Instructions to follow
The reply should be the records repeated exactly, without any images.

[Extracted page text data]

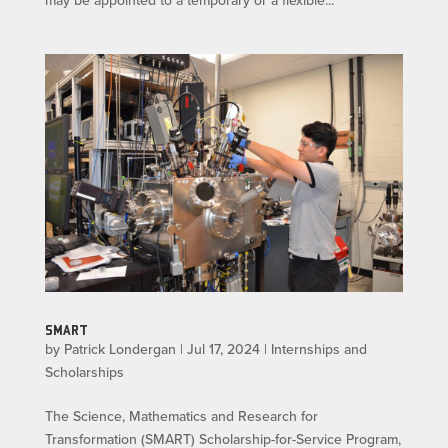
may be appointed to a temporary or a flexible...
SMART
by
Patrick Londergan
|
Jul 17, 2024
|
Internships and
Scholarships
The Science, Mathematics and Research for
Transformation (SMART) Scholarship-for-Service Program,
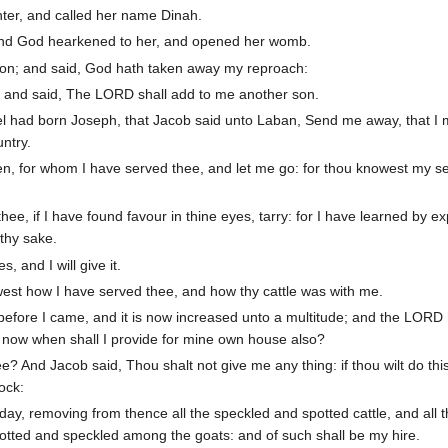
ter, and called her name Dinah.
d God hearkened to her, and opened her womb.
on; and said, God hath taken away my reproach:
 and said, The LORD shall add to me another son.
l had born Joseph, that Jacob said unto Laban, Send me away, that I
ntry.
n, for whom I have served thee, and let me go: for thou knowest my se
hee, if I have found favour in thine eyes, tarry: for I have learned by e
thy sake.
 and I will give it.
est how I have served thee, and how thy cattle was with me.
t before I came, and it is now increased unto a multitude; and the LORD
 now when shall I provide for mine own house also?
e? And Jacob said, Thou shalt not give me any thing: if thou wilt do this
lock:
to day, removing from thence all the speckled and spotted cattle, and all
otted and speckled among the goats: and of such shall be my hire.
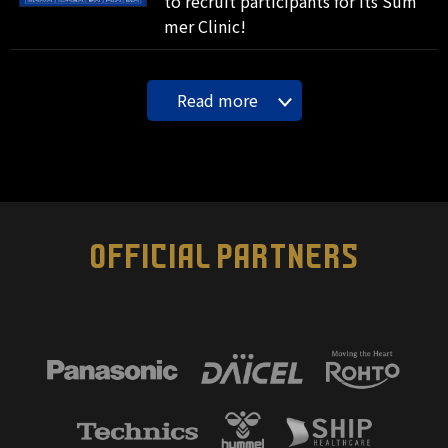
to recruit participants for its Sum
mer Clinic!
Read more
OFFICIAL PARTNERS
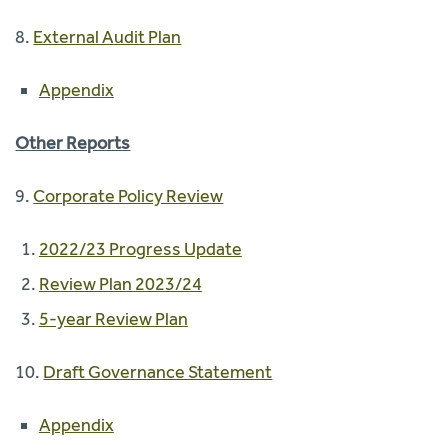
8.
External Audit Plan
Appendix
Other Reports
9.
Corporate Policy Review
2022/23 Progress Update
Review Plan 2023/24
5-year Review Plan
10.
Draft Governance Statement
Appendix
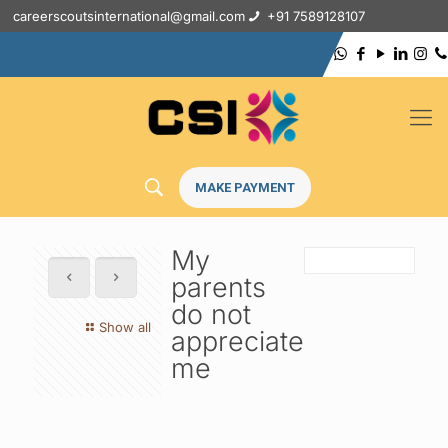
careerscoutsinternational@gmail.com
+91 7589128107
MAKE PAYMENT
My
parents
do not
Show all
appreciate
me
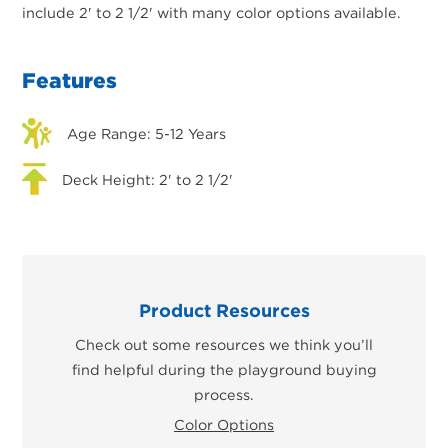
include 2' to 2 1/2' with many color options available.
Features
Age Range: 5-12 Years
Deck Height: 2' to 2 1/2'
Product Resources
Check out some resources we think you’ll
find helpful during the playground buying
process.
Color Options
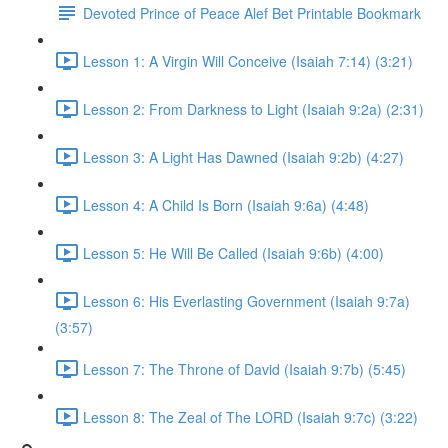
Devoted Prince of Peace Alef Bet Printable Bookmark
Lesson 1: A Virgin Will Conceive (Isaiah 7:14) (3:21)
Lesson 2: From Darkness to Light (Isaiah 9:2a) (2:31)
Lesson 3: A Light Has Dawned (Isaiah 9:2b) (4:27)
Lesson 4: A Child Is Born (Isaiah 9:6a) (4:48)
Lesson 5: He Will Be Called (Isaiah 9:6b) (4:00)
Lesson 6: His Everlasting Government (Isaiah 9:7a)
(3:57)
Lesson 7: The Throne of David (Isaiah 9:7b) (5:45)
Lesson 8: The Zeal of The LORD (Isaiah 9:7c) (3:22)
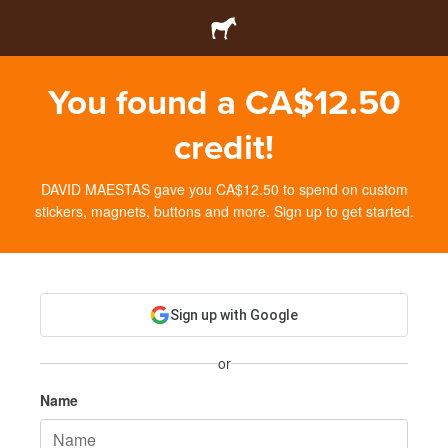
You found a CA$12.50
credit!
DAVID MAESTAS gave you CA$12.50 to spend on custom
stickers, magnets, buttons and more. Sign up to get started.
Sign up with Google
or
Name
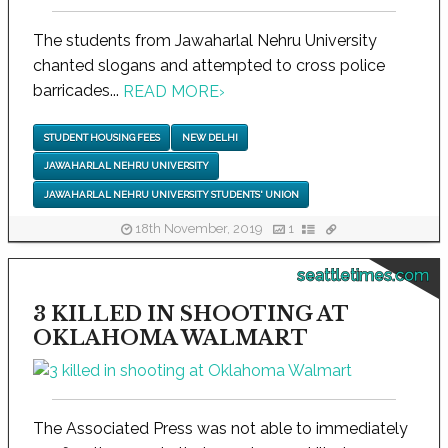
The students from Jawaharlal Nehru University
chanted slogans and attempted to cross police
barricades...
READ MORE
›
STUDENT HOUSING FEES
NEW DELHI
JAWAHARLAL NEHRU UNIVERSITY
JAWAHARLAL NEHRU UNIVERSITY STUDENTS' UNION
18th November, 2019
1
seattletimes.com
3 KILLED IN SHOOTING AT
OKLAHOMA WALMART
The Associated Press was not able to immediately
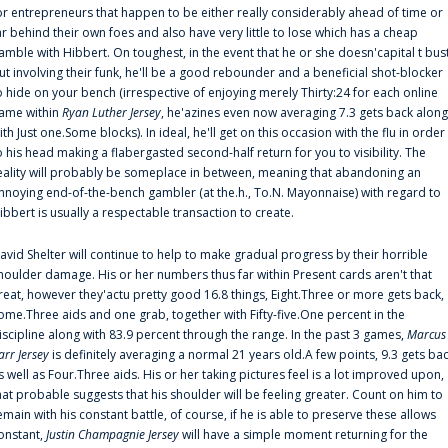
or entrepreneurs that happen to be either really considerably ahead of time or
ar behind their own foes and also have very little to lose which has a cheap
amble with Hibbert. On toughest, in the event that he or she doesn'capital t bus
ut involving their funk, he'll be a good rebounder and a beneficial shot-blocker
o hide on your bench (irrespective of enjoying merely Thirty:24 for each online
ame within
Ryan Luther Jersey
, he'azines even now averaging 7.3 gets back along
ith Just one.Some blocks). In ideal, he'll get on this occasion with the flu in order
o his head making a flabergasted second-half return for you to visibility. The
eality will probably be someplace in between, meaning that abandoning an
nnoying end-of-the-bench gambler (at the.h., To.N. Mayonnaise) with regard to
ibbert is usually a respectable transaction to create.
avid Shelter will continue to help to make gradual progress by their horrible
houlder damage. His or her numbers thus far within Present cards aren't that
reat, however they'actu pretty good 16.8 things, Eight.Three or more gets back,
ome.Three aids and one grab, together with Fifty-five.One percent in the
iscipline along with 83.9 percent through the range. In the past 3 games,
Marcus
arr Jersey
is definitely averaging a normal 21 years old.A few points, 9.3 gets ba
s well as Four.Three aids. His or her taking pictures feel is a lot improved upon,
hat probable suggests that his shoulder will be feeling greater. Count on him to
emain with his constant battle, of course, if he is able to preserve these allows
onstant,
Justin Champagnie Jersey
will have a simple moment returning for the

Task solution
may be appointed to a temporary or a flexible...
SMART
by
Patrick Londergan
|
Jul 17, 2024
|
Internships and
Scholarships
The Science, Mathematics and Research for
Transformation (SMART) Scholarship-for-Service Program,
ter, and called her name Dinah.
d God hearkened to her, and opened her womb.
on; and said, God hath taken away my reproach:
 and said, The LORD shall add to me another son.
l had born Joseph, that Jacob said unto Laban, Send me away, that I
ntry.
n, for whom I have served thee, and let me go: for thou knowest my se
hee, if I have found favour in thine eyes, tarry: for I have learned by e
thy sake.
 and I will give it.
est how I have served thee, and how thy cattle was with me.
t before I came, and it is now increased unto a multitude; and the LORD
 now when shall I provide for mine own house also?
e? And Jacob said, Thou shalt not give me any thing: if thou wilt do this
lock:
to day, removing from thence all the speckled and spotted cattle, and all
otted and speckled among the goats: and of such shall be my hire.
to recruit participants for its Sum
mer Clinic!
Read more
OFFICIAL PARTNERS
8.
External Audit Plan
Appendix
Other Reports
9.
Corporate Policy Review
2022/23 Progress Update
Review Plan 2023/24
5-year Review Plan
10.
Draft Governance Statement
Appendix
careerscoutsinternational@gmail.com
+91 7589128107
MAKE PAYMENT
My
parents
do not
Show all
appreciate
me
include 2' to 2 1/2' with many color options available.
Features
Age Range: 5-12 Years
Deck Height: 2' to 2 1/2'
Product Resources
Check out some resources we think you’ll
find helpful during the playground buying
process.
Color Options
Devoted Prince of Peace Alef Bet Printable Bookmark
Lesson 1: A Virgin Will Conceive (Isaiah 7:14) (3:21)
Lesson 2: From Darkness to Light (Isaiah 9:2a) (2:31)
Lesson 3: A Light Has Dawned (Isaiah 9:2b) (4:27)
Lesson 4: A Child Is Born (Isaiah 9:6a) (4:48)
Lesson 5: He Will Be Called (Isaiah 9:6b) (4:00)
Lesson 6: His Everlasting Government (Isaiah 9:7a)
(3:57)
Lesson 7: The Throne of David (Isaiah 9:7b) (5:45)
Lesson 8: The Zeal of The LORD (Isaiah 9:7c) (3:22)
You found a CA$12.50
credit!
DAVID MAESTAS gave you CA$12.50 to spend on custom
stickers, magnets, buttons and more. Sign up to get started.
Sign up with Google
or
Name
The students from Jawaharlal Nehru University
chanted slogans and attempted to cross police
barricades...
READ MORE
›
STUDENT HOUSING FEES
NEW DELHI
JAWAHARLAL NEHRU UNIVERSITY
JAWAHARLAL NEHRU UNIVERSITY STUDENTS' UNION
18th November, 2019
1
seattletimes.com
3 KILLED IN SHOOTING AT
OKLAHOMA WALMART
The Associated Press was not able to immediately
or entrepreneurs that happen to be either really considerably ahead of time or
ar behind their own foes and also have very little to lose which has a cheap
amble with Hibbert. On toughest, in the event that he or she doesn'capital t bus
ut involving their funk, he'll be a good rebounder and a beneficial shot-blocker
o hide on your bench (irrespective of enjoying merely Thirty:24 for each online
ame within
Ryan Luther Jersey
, he'azines even now averaging 7.3 gets back along
ith Just one.Some blocks). In ideal, he'll get on this occasion with the flu in order
o his head making a flabergasted second-half return for you to visibility. The
eality will probably be someplace in between, meaning that abandoning an
nnoying end-of-the-bench gambler (at the.h., To.N. Mayonnaise) with regard to
ibbert is usually a respectable transaction to create.
avid Shelter will continue to help to make gradual progress by their horrible
houlder damage. His or her numbers thus far within Present cards aren't that
reat, however they'actu pretty good 16.8 things, Eight.Three or more gets back,
ome.Three aids and one grab, together with Fifty-five.One percent in the
iscipline along with 83.9 percent through the range. In the past 3 games,
Marcus
arr Jersey
is definitely averaging a normal 21 years old.A few points, 9.3 gets ba
s well as Four.Three aids. His or her taking pictures feel is a lot improved upon,
hat probable suggests that his shoulder will be feeling greater. Count on him to
emain with his constant battle, of course, if he is able to preserve these allows
onstant,
Justin Champagnie Jersey
will have a simple moment returning for the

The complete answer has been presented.